Since `Meningioma` was coded as the baseline, the fitted coefficient 2.15 associated with `HG glioma` means that the risk associated with `HG glioma` is $e^{2.15} = 8.62$ times more that the risk of `Meningioma`.

We can plot the survival curves for each diagnosis category while adusting for the other predictors.

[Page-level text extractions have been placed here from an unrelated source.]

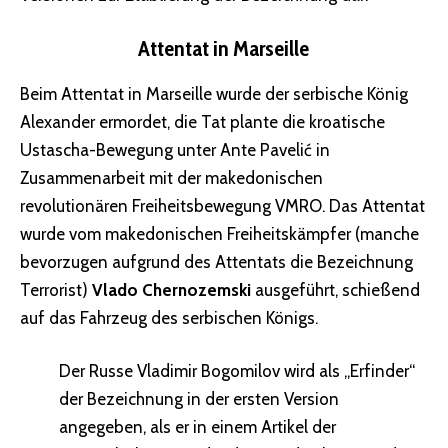
Attentat in Marseille
Beim Attentat in Marseille wurde der serbische König
Alexander ermordet, die Tat plante die kroatische
Ustascha-Bewegung unter Ante Pavelić in
Zusammenarbeit mit der makedonischen
revolutionären Freiheitsbewegung VMRO. Das Attentat
wurde vom makedonischen Freiheitskämpfer (manche
bevorzugen aufgrund des Attentats die Bezeichnung
Terrorist)
Vlado Chernozemski
ausgeführt, schießend
auf das Fahrzeug des serbischen Königs.
Der Russe Vladimir Bogomilov wird als „Erfinder“
der Bezeichnung in der ersten Version
angegeben, als er in einem Artikel der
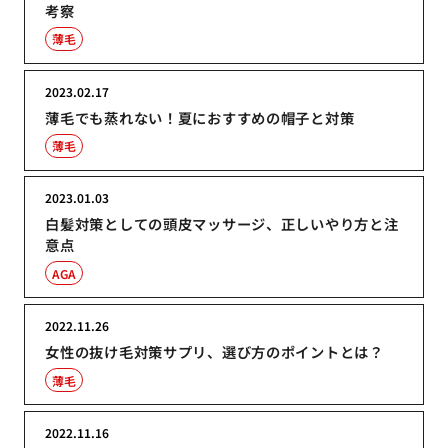
考察
薄毛
2023.02.17
薄毛でも蒸れない！夏におすすめの帽子と対策
薄毛
2023.01.03
白髪対策としての頭皮マッサージ、正しいやり方と注
意点
AGA
2022.11.26
女性の抜け毛対策サプリ、選び方のポイントとは？
薄毛
2022.11.16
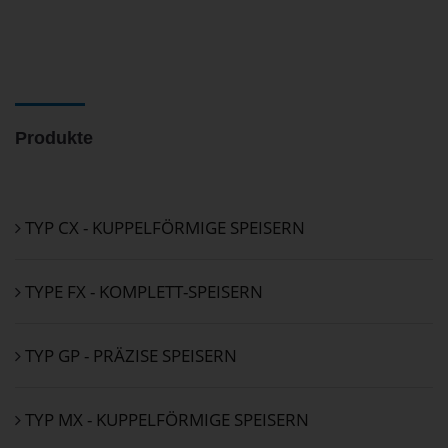
Produkte
TYP CX - KUPPELFÖRMIGE SPEISERN
TYPE FX - KOMPLETT-SPEISERN
TYP GP - PRÄZISE SPEISERN
TYP MX - KUPPELFÖRMIGE SPEISERN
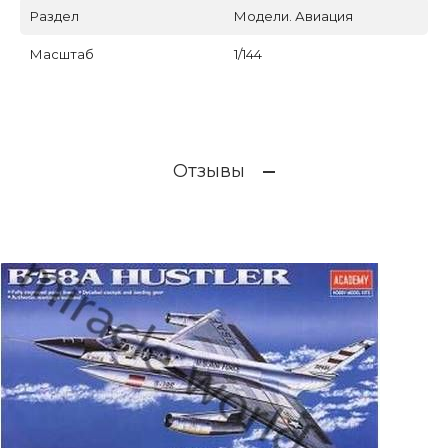
Раздел
Модели. Авиация
Масштаб
1/144
Отзывы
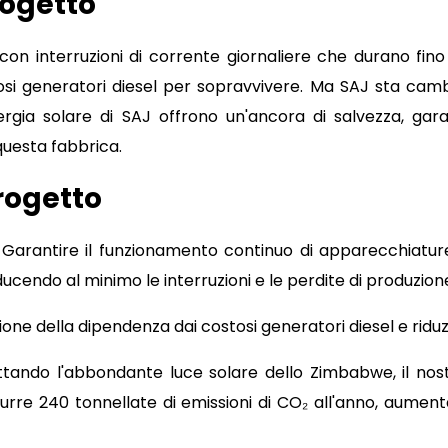
rogetto
n interruzioni di corrente giornaliere che durano fino 
i generatori diesel per sopravvivere. Ma SAJ sta cambi
ergia solare di SAJ offrono un'ancora di salvezza, garan
questa fabbrica.
rogetto
: Garantire il funzionamento continuo di apparecchiatur
 riducendo al minimo le interruzioni e le perdite di produzion
zione della dipendenza dai costosi generatori diesel e riduz
ttando l'abbondante luce solare dello Zimbabwe, il nos
urre 240 tonnellate di emissioni di CO₂ all'anno, aument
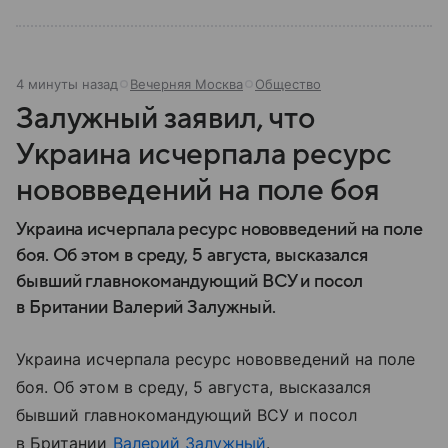
4 минуты назад
Вечерняя Москва
Общество
Залужный заявил, что
Украина исчерпала ресурс
нововведений на поле боя
Украина исчерпала ресурс нововведений на поле
боя. Об этом в среду, 5 августа, высказался
бывший главнокомандующий ВСУ и посол
в Британии Валерий Залужный.
Украина исчерпала ресурс нововведений на поле
боя. Об этом в среду, 5 августа, высказался
бывший главнокомандующий ВСУ и посол
в Британии
Валерий Залужный
.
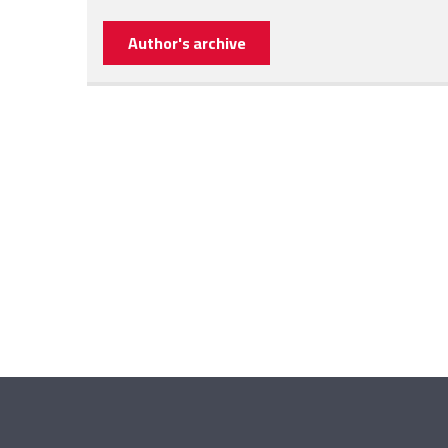
Author's archive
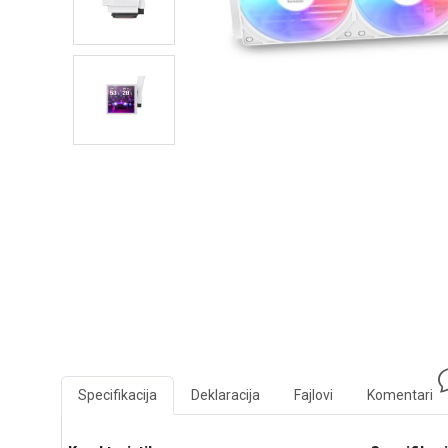
Specifikacija
Deklaracija
Fajlovi
Komentari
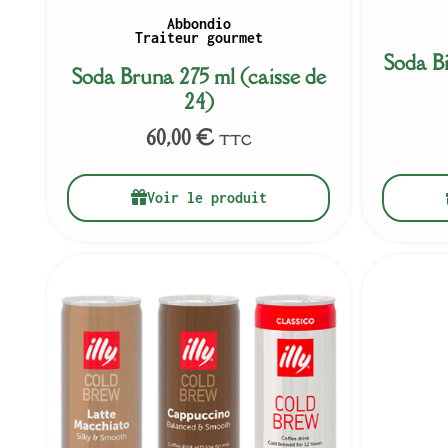
Abbondio
Traiteur gourmet
Soda Bi
Soda Bruna 275 ml (caisse de
24)
60,00
€
TTC
Voir le produit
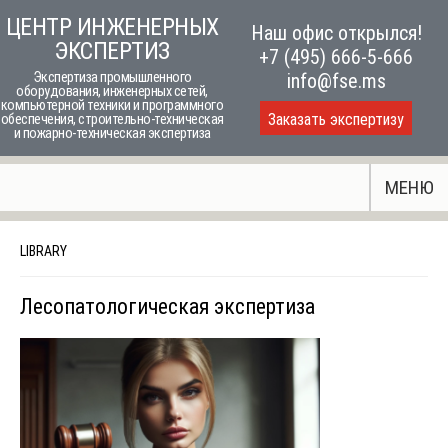
Skip
ЦЕНТР ИНЖЕНЕРНЫХ
Наш офис открылся!
to
ЭКСПЕРТИЗ
+7 (495) 666-5-666
content
Экспертиза промышленного
info@fse.ms
оборудования, инженерных сетей,
компьютерной техники и программного
Заказать экспертизу
обеспечения, строительно-техническая
и пожарно-техническая экспертиза
МЕНЮ
LIBRARY
Лесопатологическая экспертиза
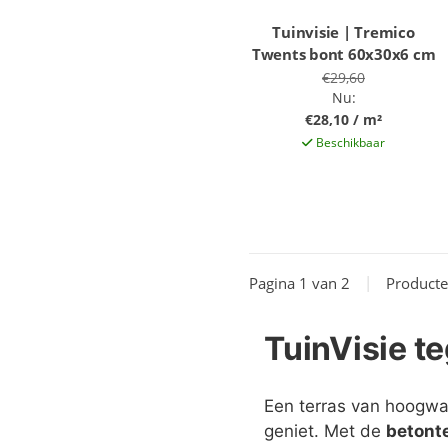
Tuinvisie | Tremico
Twents bont 60x30x6 cm
€29,60
Nu:
€28,10 / m²
Beschikbaar
Pagina 1 van 2
|
Product
TuinVisie te
Een terras van hoogwaa
geniet. Met de
betonte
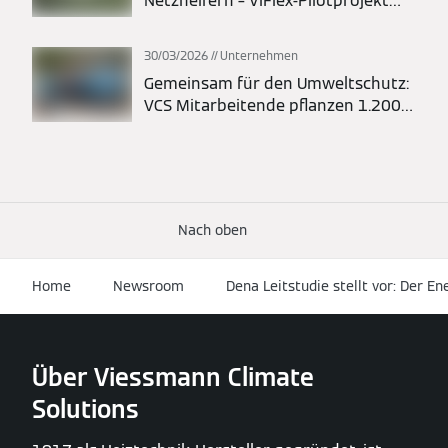
Netzhelfern – ViFlex-Pilotprojekt
von Viessmann Climate Solutions
und Übertragungsnetzbetreibern
30/03/2026
Unternehmen
erfolgreich abgeschlossen
Gemeinsam für den Umweltschutz:
VCS Mitarbeitende pflanzen 1.200
Bäume in Liesen
Nach oben
Home
Newsroom
Dena Leitstudie stellt vor: Der E
Über Viessmann Climate
Solutions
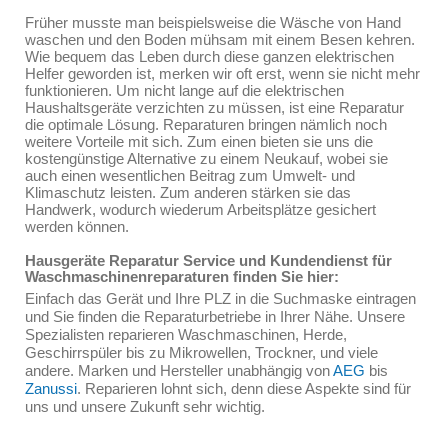
Früher musste man beispielsweise die Wäsche von Hand
waschen und den Boden mühsam mit einem Besen kehren.
Wie bequem das Leben durch diese ganzen elektrischen
Helfer geworden ist, merken wir oft erst, wenn sie nicht mehr
funktionieren. Um nicht lange auf die elektrischen
Haushaltsgeräte verzichten zu müssen, ist eine Reparatur
die optimale Lösung. Reparaturen bringen nämlich noch
weitere Vorteile mit sich. Zum einen bieten sie uns die
kostengünstige Alternative zu einem Neukauf, wobei sie
auch einen wesentlichen Beitrag zum Umwelt- und
Klimaschutz leisten. Zum anderen stärken sie das
Handwerk, wodurch wiederum Arbeitsplätze gesichert
werden können.
Hausgeräte Reparatur Service und Kundendienst für
Waschmaschinenreparaturen finden Sie hier:
Einfach das Gerät und Ihre PLZ in die Suchmaske eintragen
und Sie finden die Reparaturbetriebe in Ihrer Nähe. Unsere
Spezialisten reparieren Waschmaschinen, Herde,
Geschirrspüler bis zu Mikrowellen, Trockner, und viele
andere. Marken und Hersteller unabhängig von
AEG
bis
Zanussi
. Reparieren lohnt sich, denn diese Aspekte sind für
uns und unsere Zukunft sehr wichtig.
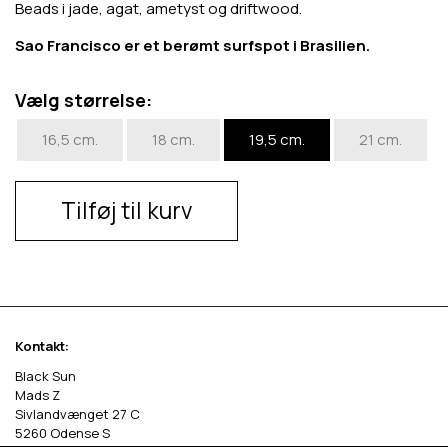
Beads i jade, agat, ametyst og driftwood.
Sao Francisco er et berømt surfspot i Brasilien.
Vælg størrelse:
16,5 cm.
18 cm.
19,5 cm.
21 cm.
Tilføj til kurv
Kontakt:
Black Sun
Mads Z
Sivlandvænget 27 C
5260 Odense S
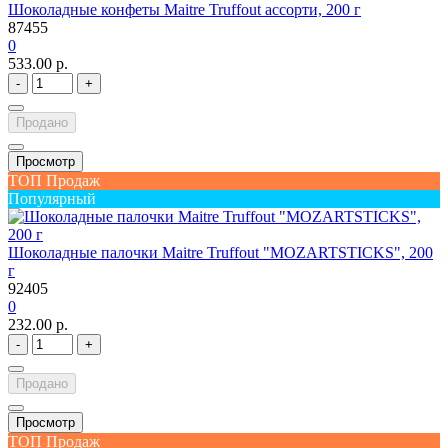
Шоколадные конфеты Maitre Truffout ассорти, 200 г
87455
0
533.00 р.
-
+
Продано
Просмотр
ТОП Продаж
Популярный
Шоколадные палочки Maitre Truffout "MOZARTSTICKS", 200
г
92405
0
232.00 р.
-
+
Продано
Просмотр
ТОП Продаж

To make these plots we make a new data set where the value for each of the other predictors is the mean (if quantitative) or mode (if qualitative) of the variable. 

In [None]:
# Plot estimated survival curves for each diagnosis category
levels = cleaned['diagnosis'].unique()
def representative(series):
    if hasattr(series.dtype, 'categories'):
        return pd.Series.mode(series)
    else:
        return series.mean()
modal_data = cleaned.apply(representative, axis=0)

modal_df = pd.DataFrame(
              [modal_data.iloc[0] for _ in range(len(levels))])
modal_df['diagnosis'] = levels
modal_df

modal_X = all_MS.transform(modal_df)
modal_X.index = levels
modal_X

# Use the predict_survival_function() method to obtain the estimated survival function.
predicted_survival = fit_all.predict_survival_function(modal_X)
predicted_survival

In [None]:
fig, ax = subplots(figsize=(8, 8))
predicted_survival.plot(ax=ax);

*These exercises were adapted from :* James, Gareth, et al. An Introduction to Statistical Learning: with Applications in Python, Springer, 2023.